→ What to do: Print only the lines below, from the very first to the one containing "Чингэлтэй дүүрэг дэх I хэлтэс", exactly as they stand. Do not print pictures.

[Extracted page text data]

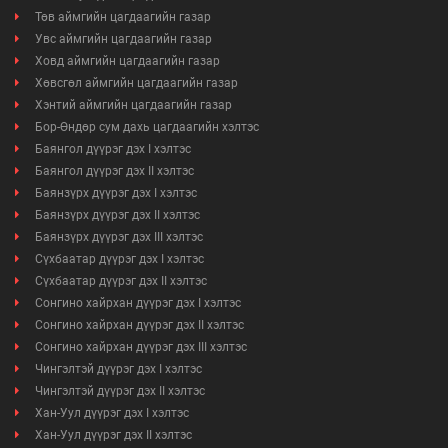
Төв аймгийн цагдаагийн газар
Увс аймгийн цагдаагийн газар
Ховд аймгийн цагдаагийн газар
Хөвсгөл аймгийн цагдаагийн газар
Хэнтий аймгийн цагдаагийн газар
Бор-Өндөр сум дахь цагдаагийн хэлтэс
Баянгол дүүрэг дэх I хэлтэс
Баянгол дүүрэг дэх II хэлтэс
Баянзүрх дүүрэг дэх I хэлтэс
Баянзүрх дүүрэг дэх II хэлтэс
Баянзүрх дүүрэг дэх III хэлтэс
Сүхбаатар дүүрэг дэх I хэлтэс
Сүхбаатар дүүрэг дэх II хэлтэс
Сонгино хайрхан дүүрэг дэх I хэлтэс
Сонгино хайрхан дүүрэг дэх II хэлтэс
Сонгино хайрхан дүүрэг дэх III хэлтэс
Чингэлтэй дүүрэг дэх I хэлтэс
Чингэлтэй дүүрэг дэх II хэлтэс
Хан-Уул дүүрэг дэх I хэлтэс
Хан-Уул дүүрэг дэх II хэлтэс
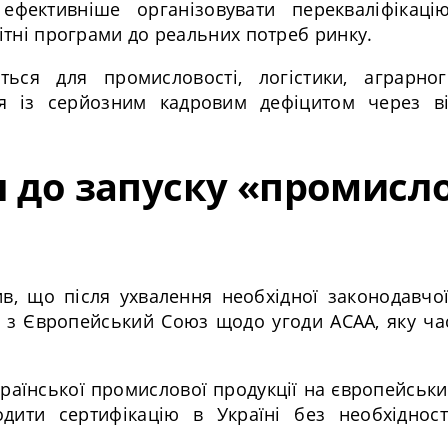
фективніше організовувати перекваліфікацію
вітні програми до реальних потреб ринку.
ься для промисловості, логістики, аграрно
я із серйозним кадровим дефіцитом через ві
я до запуску «промисл
в, що після ухвалення необхідної законодавчо
в з Європейський Союз щодо угоди АСАА, яку ча
країнської промислової продукції на європейськи
дити сертифікацію в Україні без необхідност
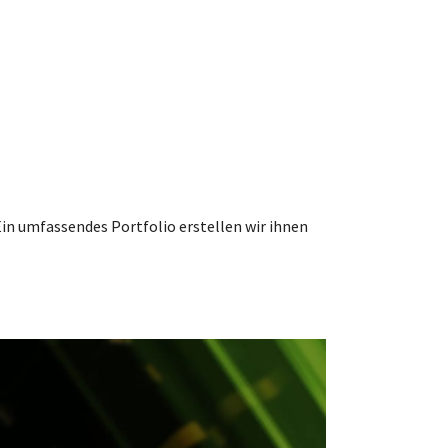
Ein umfassendes Portfolio erstellen wir ihnen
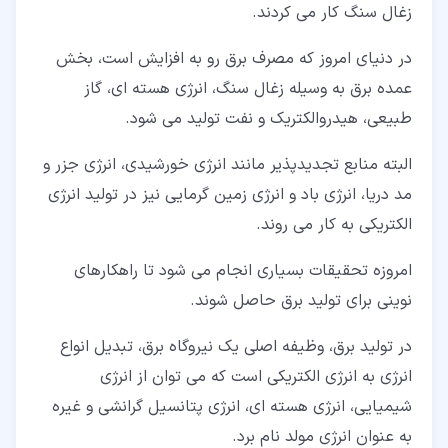
زغال سنگ کار می کردند.
در دنیای امروز که مصرف برق رو به افزایش است، بخش
عمده برق به وسیله زغال سنگ، انرژی هسته ای، گاز
طبیعی، هیدروالکتریک و نفت تولید می شود.
البته منابع تجدیدپذیر مانند انرژی خورشیدی، انرژی جزر و
مد دریا، انرژی باد و انرژی زمین گرمایی نیز در تولید انرژی
الکتریکی به کار می روند.
امروزه تحقیقات بسیاری انجام می شود تا راهکارهای
نوینی برای تولید برق حاصل شوند.
در تولید برق، وظیفه اصلی یک نیروگاه برق، تبدیل انواع
انرژی به انرژی الکتریکی است که می توان از انرژی
شیمیایی، انرژی هسته ای، انرژی پتانسیل گرانشی و غیره
به عنوان انرژی مولد نام برد.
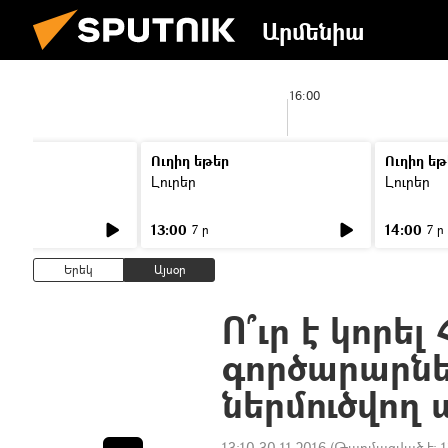
Արմենիա
5:00
16:00
Ուղիղ եթեր
Ուղիղ եթ
Լուրեր
Լուրեր
13:00
14:00
7 ր
7 ր
Երեկ
Այսօր
Ո՞ւր է կորե
գործարարներ
ներմուծվող
13:10 30.11.2016
(Թարմացված է:
1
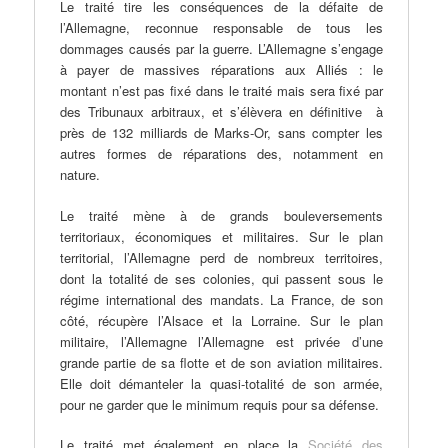
Le traité tire les conséquences de la défaite de
l’Allemagne, reconnue responsable de tous les
dommages causés par la guerre. L’Allemagne s’engage
à payer de massives réparations aux Alliés : le
montant n’est pas fixé dans le traité mais sera fixé par
des Tribunaux arbitraux, et s’élèvera en définitive à
près de 132 milliards de Marks-Or, sans compter les
autres formes de réparations des, notamment en
nature.
Le traité mène à de grands bouleversements
territoriaux, économiques et militaires. Sur le plan
territorial, l’Allemagne perd de nombreux territoires,
dont la totalité de ses colonies, qui passent sous le
régime international des mandats. La France, de son
côté, récupère l’Alsace et la Lorraine. Sur le plan
militaire, l’Allemagne l’Allemagne est privée d’une
grande partie de sa flotte et de son aviation militaires.
Elle doit démanteler la quasi-totalité de son armée,
pour ne garder que le minimum requis pour sa défense.
Le traité met également en place la
Société des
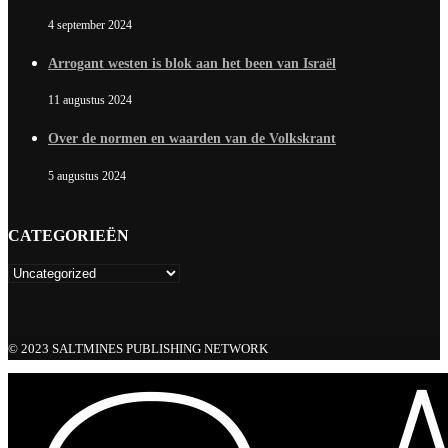
4 september 2024
Arrogant westen is blok aan het been van Israël
11 augustus 2024
Over de normen en waarden van de Volkskrant
5 augustus 2024
CATEGORIEËN
© 2023 SALTMINES PUBLISHING NETWORK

→ Answer space:
Төв аймгийн цагдаагийн газар
Увс аймгийн цагдаагийн газар
Ховд аймгийн цагдаагийн газар
Хөвсгөл аймгийн цагдаагийн газар
Хэнтий аймгийн цагдаагийн газар
Бор-Өндөр сум дахь цагдаагийн хэлтэс
Баянгол дүүрэг дэх I хэлтэс
Баянгол дүүрэг дэх II хэлтэс
Баянзүрх дүүрэг дэх I хэлтэс
Баянзүрх дүүрэг дэх II хэлтэс
Баянзүрх дүүрэг дэх III хэлтэс
Сүхбаатар дүүрэг дэх I хэлтэс
Сүхбаатар дүүрэг дэх II хэлтэс
Сонгино хайрхан дүүрэг дэх I хэлтэс
Сонгино хайрхан дүүрэг дэх II хэлтэс
Сонгино хайрхан дүүрэг дэх III хэлтэс
Чингэлтэй дүүрэг дэх I хэлтэс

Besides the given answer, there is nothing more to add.